With the partial government shutdown on the verge of becoming the longest in U.S. history, many housing advocates fear thousands of low-income Americans are at risk of being evicted. More than 1,000 government-backed housing contracts have already expired and potentially more will do so in the coming weeks.
Since the shutdown began last month, approximately 1,150 federal rental assistance contracts have not been renewed due to funding lapses at the Department of Housing and Urban Development.
These lapses impact Project-Based Rental Assistance agreements between private property owners and the federal government. These landlords are contracted to house low and very low-income residents. The property owner charges tenants modest rents and HUD kicks in subsidies to make up the difference.
While the expired contracts so far only account for about 5 percent of HUD’s project-based contracts, it is causing concern that more of the 1.2 million low income families housed in these multifamily properties will be in danger of losing homes as the shutdown lingers.
In a letter to landlords earlier this month, first reported by the Washington Post, HUD urged property owners to dip into their reserve accounts “to cover funding shortfalls” as a way to try to keep tenants in place.
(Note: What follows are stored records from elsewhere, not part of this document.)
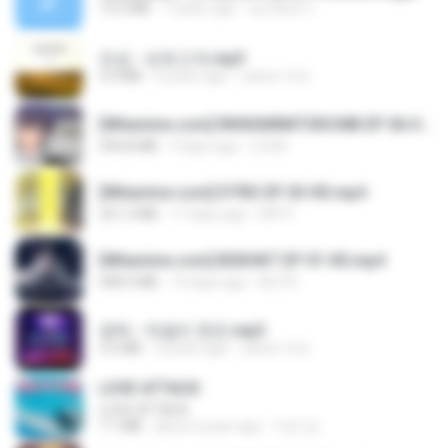
14.2 MB
7 years ago
อมรพันธ์ จ.
진성 - 보릿고개.mp3
3.4 MB
4 years ago
castor-trot
[Witanime.com] RKNGMNNTSRCMB EP 06 HD.mp4
294.8 MB
9 days ago
LOLKI
[Witanime.com] DTRD EP 03 HD.mp4
321.3 MB
17 days ago
DRTY
[Witanime.com] BSKHKT EP 01 HD.mp4
408.9 MB
14 days ago
BLITR
영탁 - 막걸리 한잔.mp3
3.2 MB
3 years ago
castor-trot
LOVE ATTACK
LOVE ATTACK
7.1 MB
about a year ago
지빈 임.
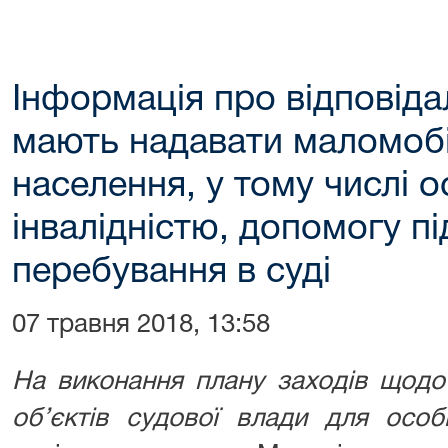
Інформація про відповідал
мають надавати маломоб
населення, у тому числі 
інвалідністю, допомогу під
перебування в суді
07 травня 2018, 13:58
На виконання плану заходів щодо
об’єктів судової влади для особі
The National Low Income Housing Coalition, an advocacy group, mapped the expired and soon to be expired HUD contracts to highlight the impact the shutdown is having on low income renters.
“Funding these contracts is necessary to keep about 150, 000 deeply poor, mostly seniors and people with disabilities safely and affordably housed,” said Diane Yentel, President and CEO of the National Low Income Housing Coalition.
Yentel worries that, with President Trump and Congressional Democrats at an impasse over border wall funding, the government will not reopen anytime soon. And that may force property owners to make business decisions that could adversely impact tenants.
“Eventually these owners will have to resort to either significant rent hikes or evictions of these lowest-income renters,” Yentel said.
Eric Johnson is the executive director of the Oakland Housing Authority which manages approximately 550 project-based properties on behalf of HUD.
Two properties he oversees, one in San Jose and another in Sacramento, have around 75 housing units between them. Johnson said neither of the properties received their January payments from HUD.
“So they’re functioning right now without really having any income from the program to support their efforts.” Johnson said.
He said those property owners, like many other across the country, will not be able to operate indefinitely from their reserves. He fears a prolonged shutdown is not good for the strength of the housing market overall.
“I’m more concerned about them ending up going into foreclosure and bankruptcy on these properties than I am really about them evicting residents,” Johnson said.
Mary Cunningham is the vice president for Metropolitan Housing and Communities Policy at the Urban Institute, a Washington-based think tank. She said the lapse in funding may deter other would-be tenants from entering into a contract with HUD in the future.
“I think this shutdown sends a very dangerous message to landlords, which is the government doesn’t pay its bills,” Cunningham said.
Officials said HUD always repays landlords and that the department has had “no tenant evictions as a result of an interruption in housing assistance payments.”
But these are uncharted times.
On Saturday, the shutdown becomes the longest in U.S. history. And in the coming weeks some 500 HUD more contracts expire at the end of the month. Another 550 expire by the end of February.